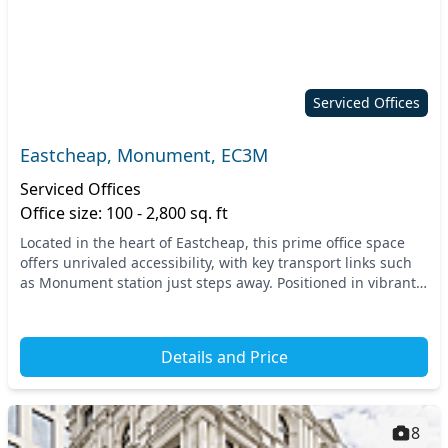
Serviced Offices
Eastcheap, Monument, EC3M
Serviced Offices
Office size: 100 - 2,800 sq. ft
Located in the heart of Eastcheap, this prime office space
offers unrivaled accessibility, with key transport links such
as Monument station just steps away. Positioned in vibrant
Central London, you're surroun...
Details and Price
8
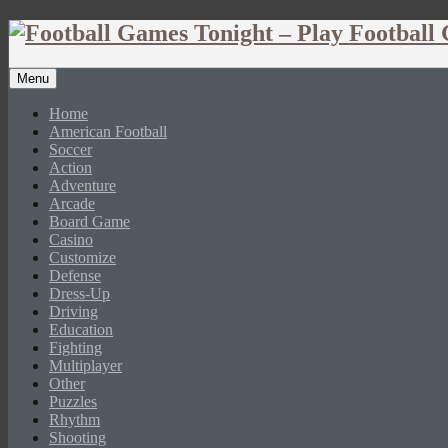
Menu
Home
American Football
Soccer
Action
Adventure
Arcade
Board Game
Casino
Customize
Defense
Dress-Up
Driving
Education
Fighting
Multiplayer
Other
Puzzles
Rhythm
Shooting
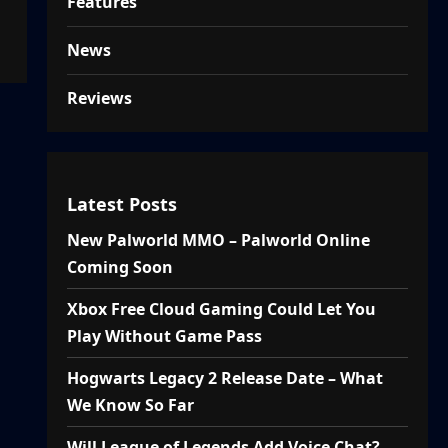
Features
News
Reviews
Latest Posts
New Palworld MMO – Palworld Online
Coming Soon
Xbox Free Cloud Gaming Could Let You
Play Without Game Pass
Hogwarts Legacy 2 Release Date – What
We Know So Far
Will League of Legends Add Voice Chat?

AIM OF THE TASK: This exercise calls for the complete listing, returned exactly and without images.

SOLUTION:
Serviced Offices
Eastcheap, Monument, EC3M
Serviced Offices
Office size: 100 - 2,800 sq. ft
Located in the heart of Eastcheap, this prime office space
offers unrivaled accessibility, with key transport links such
as Monument station just steps away. Positioned in vibrant
Central London, you're surroun...
Details and Price
8
Menu
Home
American Football
Soccer
Action
Adventure
Arcade
Board Game
Casino
Customize
Defense
Dress-Up
Driving
Education
Fighting
Multiplayer
Other
Puzzles
Rhythm
Shooting
Features
News
Reviews
Latest Posts
New Palworld MMO – Palworld Online
Coming Soon
Xbox Free Cloud Gaming Could Let You
Play Without Game Pass
Hogwarts Legacy 2 Release Date – What
We Know So Far
Will League of Legends Add Voice Chat?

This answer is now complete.